→ TASK STATEMENT
From the line that contains "anyway observatia mea" down to the final line of the listing below, set down every line exactly, both ends included, and drop the pictures.

(DATA TO USE begins)

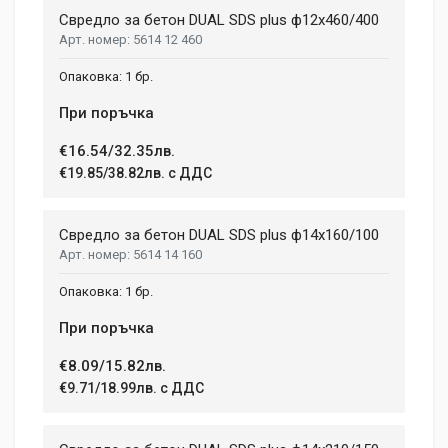
Свредло за бетон DUAL SDS plus ф12x460/400
5614 12 460
1 бр.
При поръчка
€16.54/32.35лв.
€19.85/38.82лв. с ДДС
Свредло за бетон DUAL SDS plus ф14x160/100
5614 14 160
1 бр.
При поръчка
€8.09/15.82лв.
€9.71/18.99лв. с ДДС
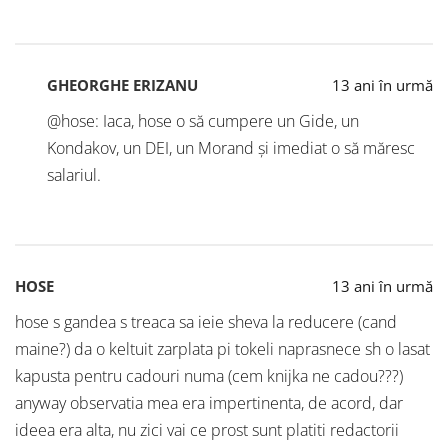
GHEORGHE ERIZANU
13 ani în urmă
@hose: Iaca, hose o să cumpere un Gide, un
Kondakov, un DEI, un Morand și imediat o să măresc
salariul.
HOSE
13 ani în urmă
hose s gandea s treaca sa ieie sheva la reducere (cand
maine?) da o keltuit zarplata pi tokeli naprasnece sh o lasat
kapusta pentru cadouri numa (cem knijka ne cadou???)
anyway observatia mea era impertinenta, de acord, dar
ideea era alta, nu zici vai ce prost sunt platiti redactorii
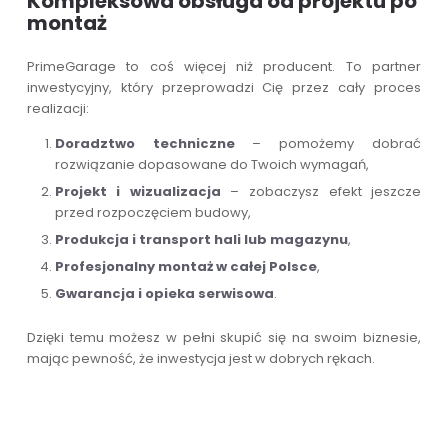
Kompleksowa obsługa od projektu po
montaż
PrimeGarage to coś więcej niż producent. To partner
inwestycyjny, który przeprowadzi Cię przez cały proces
realizacji:
Doradztwo techniczne
– pomożemy dobrać
rozwiązanie dopasowane do Twoich wymagań,
Projekt i wizualizacja
– zobaczysz efekt jeszcze
przed rozpoczęciem budowy,
Produkcja i transport hali lub magazynu
,
Profesjonalny montaż w całej Polsce
,
Gwarancja i opieka serwisowa
.
Dzięki temu możesz w pełni skupić się na swoim biznesie,
mając pewność, że inwestycja jest w dobrych rękach.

(DATA TO USE ends)

→ RESULT OF THIS TASK
anyway observatia mea era impertinenta, de acord, dar
ideea era alta, nu zici vai ce prost sunt platiti redactorii
Kompleksowa obsługa od projektu po
montaż
PrimeGarage to coś więcej niż producent. To partner
inwestycyjny, który przeprowadzi Cię przez cały proces
realizacji:
Doradztwo techniczne
– pomożemy dobrać
rozwiązanie dopasowane do Twoich wymagań,
Projekt i wizualizacja
– zobaczysz efekt jeszcze
przed rozpoczęciem budowy,
Produkcja i transport hali lub magazynu
,
Profesjonalny montaż w całej Polsce
,
Gwarancja i opieka serwisowa
.
Dzięki temu możesz w pełni skupić się na swoim biznesie,
mając pewność, że inwestycja jest w dobrych rękach.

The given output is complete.